La otra seña de identidad es la manifiesta voluntad de no complicar la exposición de todo ello con falsas profundidades. “John Wick, Pacto de sangre” es acción, pura, cruda, sin concesiones, continua, al grano. Y esto supone para la película un acto de liberación al no tener que resultar verosímil y poder sacar partido de situaciones tan increibles como entretenidas. Luchas cuerpo a cuerpo, matanzas con silenciador moviéndose por una galería de arte entre la gente, persecuciones estilo videojuego por los fondos de unas ruinas romanas, enfrentamientos en el metro, o la espectacular lucha a muerte en una sala de espejos. Una tras otra las escenas de acción se sirven del montaje, la fotografía, los espacios y unas coreografías donde se nota el oficio de Chad Stahelski para entregar momentos donde violencia y estilismo visual se dan sanguíneos abrazos.

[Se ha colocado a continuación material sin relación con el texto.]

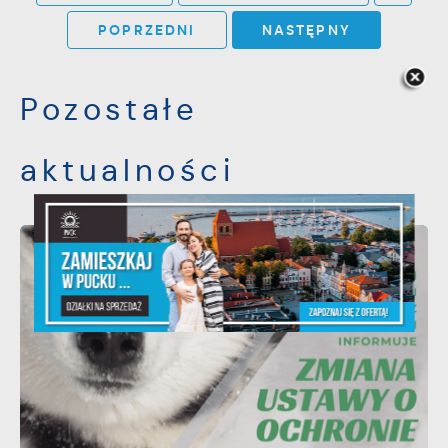
POPRZEDNI
NASTĘPNY
Pozostałe
aktualności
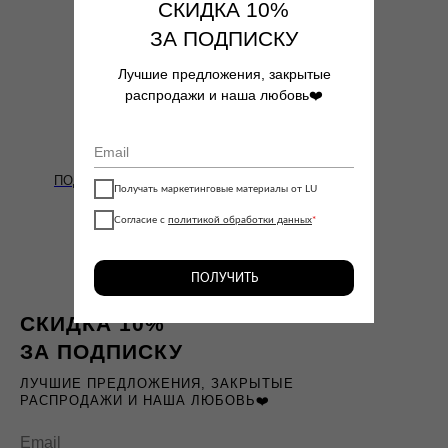
СКИДКА 10%
ЗА ПОДПИСКУ
Лучшие предложения, закрытые
распродажи и наша любовь❤️
ПОДВЕСКА MOON
Получать маркетинговые материалы от LU
2390
₽
Согласие с
политикой обработки данных
*
ПОЛУЧИТЬ
СКИДКА 10%
ЗА ПОДПИСКУ
ЛУЧШИЕ ПРЕДЛОЖЕНИЯ, ЗАКРЫТЫЕ
РАСПРОДАЖИ И НАША ЛЮБОВЬ❤️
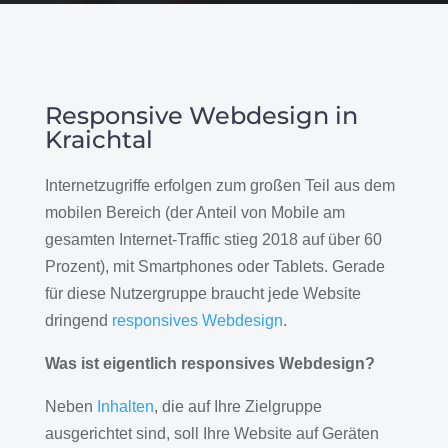
Responsive Webdesign in
Kraichtal
Internetzugriffe erfolgen zum großen Teil aus dem
mobilen Bereich (der Anteil von Mobile am
gesamten Internet-Traffic stieg 2018 auf über 60
Prozent), mit Smartphones oder Tablets. Gerade
für diese Nutzergruppe braucht jede Website
dringend
responsives Webdesign
.
Was ist eigentlich responsives Webdesign?
Neben
Inhalten
, die auf Ihre Zielgruppe
ausgerichtet sind, soll Ihre Website auf Geräten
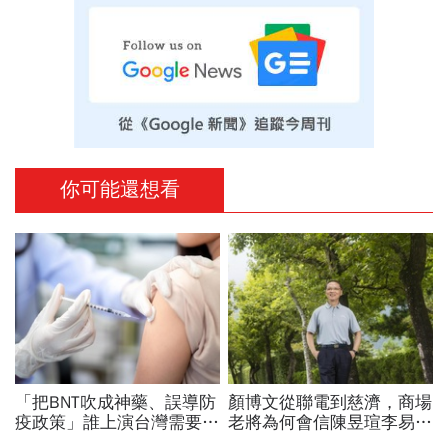
你可能還想看
「把BNT吹成神藥、誤導防
顏博文從聯電到慈濟，商場
疫政策」誰上演台灣需要中
老將為何會信陳昱瑄李易
國施予恩惠的大戲？杜奕
儒、豪給10億？慈濟發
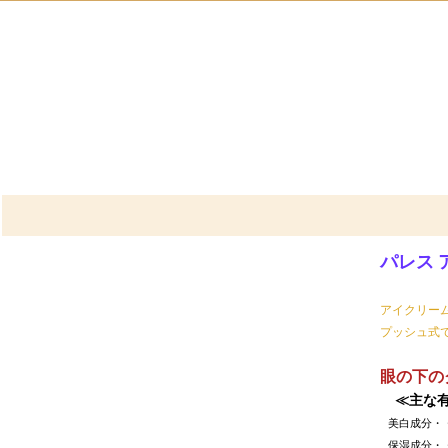
パレス 
アイクリー
プッシュ式
眼の下の
≪主な
美白成分・
保湿成分・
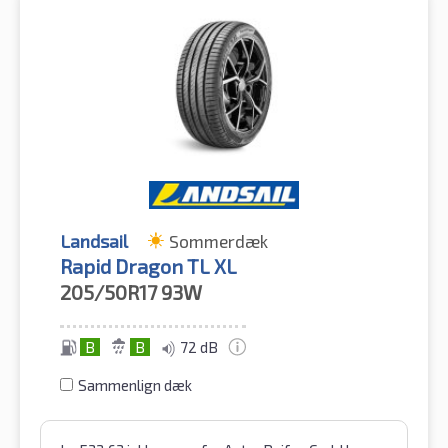
Landsail
Sommerdæk
Rapid Dragon TL XL
205/50R17
93W
B
B
72 dB
Sammenlign dæk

Y por último, esta voluntad de desnudar el film de disquisiciones innecesarias también libera unos personajes que no pierden tiempo ni recursos interpretativos en abordar un fondo que no es necesario mostrar. Empezando por un Keanu Reeves lacónico transformado sin esfuerzo en la fantasmagórica máquina de matar que es John Wick. Pero también una galería de secundarios que entregan una serie de grandes momentos en la película cargados de humor negro: Ian McShane, Franco Nero y Lance Reddick como los gerentes y conserje del hotel donde se reúne la aristocracia criminal, el mafioso Peter Stormare, la asesina muda Ruby Rose, los hermanos Riccardo Scamarcio y Claudia Gerini disputándose el lugar en la mesa del sindicato del crimen o la cabeza de una nueva facción de asesinos Laurence Fishburne.
Un filme por lo que no se dio un duro en su día convertido ahora en exitosa saga de acción visualmente complaciente, entretenida, divertida y con su dosis de homenaje a las cosas hechas a mano, ya sea matar, coser un traje o rodar una película sin florituras digitales ni psicodiscursivas.